**Problem to work on**
Set the listing down again exactly, please, apart from its pictures.

**Provided data**
┄┄┄┄┄┄┄┄┄┄

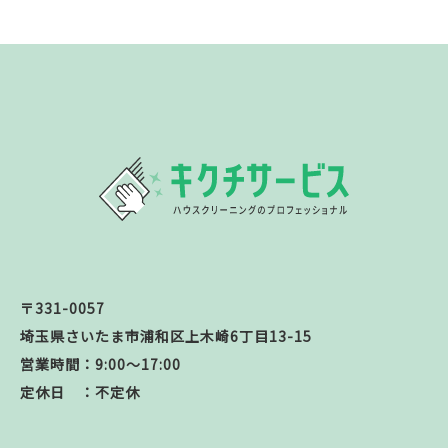
〒331-0057
埼玉県さいたま市浦和区上木崎6丁目13-15
営業時間：9:00～17:00
定休日 ：不定休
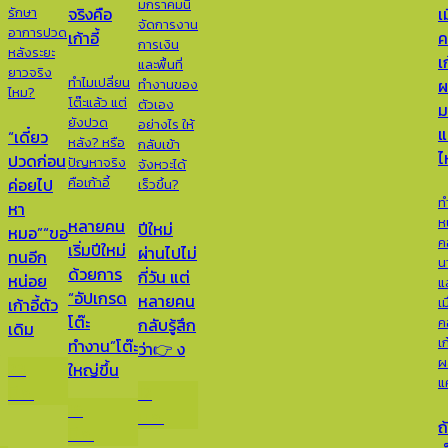
มกราคมนี้
รักษา
จัดการงาน
อาการปวด
การเงิน
หลังระยะ
และพื้นที่
ยาวจริง
ทำไมเปลี่ยน
ทำงานของ
ไหม?
โต๊ะแล้ว แต่
ตัวเอง
ยังปวด
อย่างไร ให้
“เดี๋ยว
หลัง? หรือ
กลับเข้า
ปวดก่อน
ปัญหาจริง
จังหวะได้
คือเก้าอี้
ค่อยไป
เร็วขึ้น?
ท
หา
ห
หลายคน
ปีใหม่
หมอ”“ขอ
ค
เริ่มปีใหม่
ผ่านไปไม่
ทนอีก
น
ด้วยการ
กี่วัน แต่
หน่อย
แ
“อัปเกรด
หลายคน
เม
เก้าอี้ตัว
โต๊ะ
ค
กลับรู้สึก
เดิม
เก
ทำงาน”โต๊ะ
ว่า👉 ง
!
ผ
23
ใหญ่ขึ้น
แ
มี.ค.
12
16
ม.ค.
ถ
มี.ค.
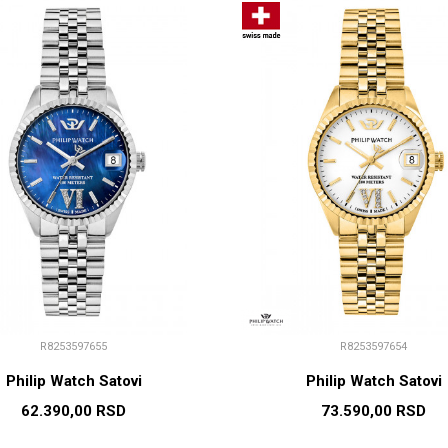
R8253597655
R8253597654
Philip Watch Satovi
Philip Watch Satovi
62.390,00
RSD
73.590,00
RSD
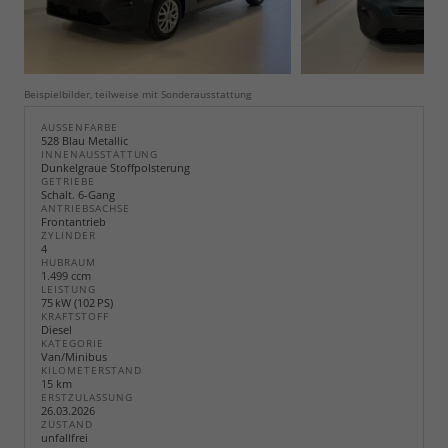
Beispielbilder, teilweise mit Sonderausstattung
AUSSENFARBE
528 Blau Metallic
INNENAUSSTATTUNG
Dunkelgraue Stoffpolsterung
GETRIEBE
Schalt. 6-Gang
ANTRIEBSACHSE
Frontantrieb
ZYLINDER
4
HUBRAUM
1.499 ccm
LEISTUNG
75 kW (102 PS)
KRAFTSTOFF
Diesel
KATEGORIE
Van/Minibus
KILOMETERSTAND
15 km
ERSTZULASSUNG
26.03.2026
ZUSTAND
unfallfrei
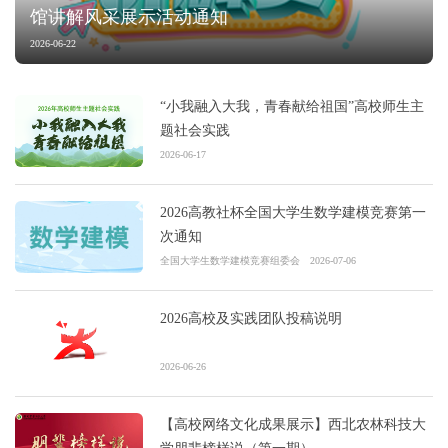
馆讲解风采展示活动通知
2026-06-22
“小我融入大我，青春献给祖国”高校师生主
题社会实践
2026-06-17
2026高教社杯全国大学生数学建模竞赛第一
次通知
全国大学生数学建模竞赛组委会
2026-07-06
2026高校及实践团队投稿说明
2026-06-26
【高校网络文化成果展示】西北农林科技大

┄┄┄┄┄┄┄┄┄┄

**Task result**
〒331-0057
埼玉県さいたま市浦和区上木崎6丁目13-15
営業時間：9:00～17:00
定休日 ：不定休
มกราคมนี้
รักษา
จัดการงาน
อาการปวด
การเงิน
หลังระยะ
และพื้นที่
ยาวจริง
ทำไมเปลี่ยน
ทำงานของ
ไหม?
โต๊ะแล้ว แต่
ตัวเอง
ยังปวด
อย่างไร ให้
“เดี๋ยว
หลัง? หรือ
กลับเข้า
ปวดก่อน
ปัญหาจริง
จังหวะได้
คือเก้าอี้
ค่อยไป
เร็วขึ้น?
ท
หา
ห
หลายคน
ปีใหม่
หมอ”“ขอ
ค
เริ่มปีใหม่
ผ่านไปไม่
ทนอีก
น
ด้วยการ
กี่วัน แต่
หน่อย
แ
“อัปเกรด
หลายคน
เม
เก้าอี้ตัว
โต๊ะ
ค
กลับรู้สึก
เดิม
เก
ทำงาน”โต๊ะ
ว่า👉 ง
!
ผ
23
ใหญ่ขึ้น
แ
มี.ค.
12
16
ม.ค.
ถ
มี.ค.
R8253597655
R8253597654
Philip Watch Satovi
Philip Watch Satovi
62.390,00
RSD
73.590,00
RSD
Beispielbilder, teilweise mit Sonderausstattung
AUSSENFARBE
528 Blau Metallic
INNENAUSSTATTUNG
Dunkelgraue Stoffpolsterung
GETRIEBE
Schalt. 6-Gang
ANTRIEBSACHSE
Frontantrieb
ZYLINDER
4
HUBRAUM
1.499 ccm
LEISTUNG
75 kW (102 PS)
KRAFTSTOFF
Diesel
KATEGORIE
Van/Minibus
KILOMETERSTAND
15 km
ERSTZULASSUNG
26.03.2026
ZUSTAND
unfallfrei
馆讲解风采展示活动通知
2026-06-22
“小我融入大我，青春献给祖国”高校师生主
题社会实践
2026-06-17
2026高教社杯全国大学生数学建模竞赛第一
次通知
全国大学生数学建模竞赛组委会
2026-07-06
2026高校及实践团队投稿说明
2026-06-26
【高校网络文化成果展示】西北农林科技大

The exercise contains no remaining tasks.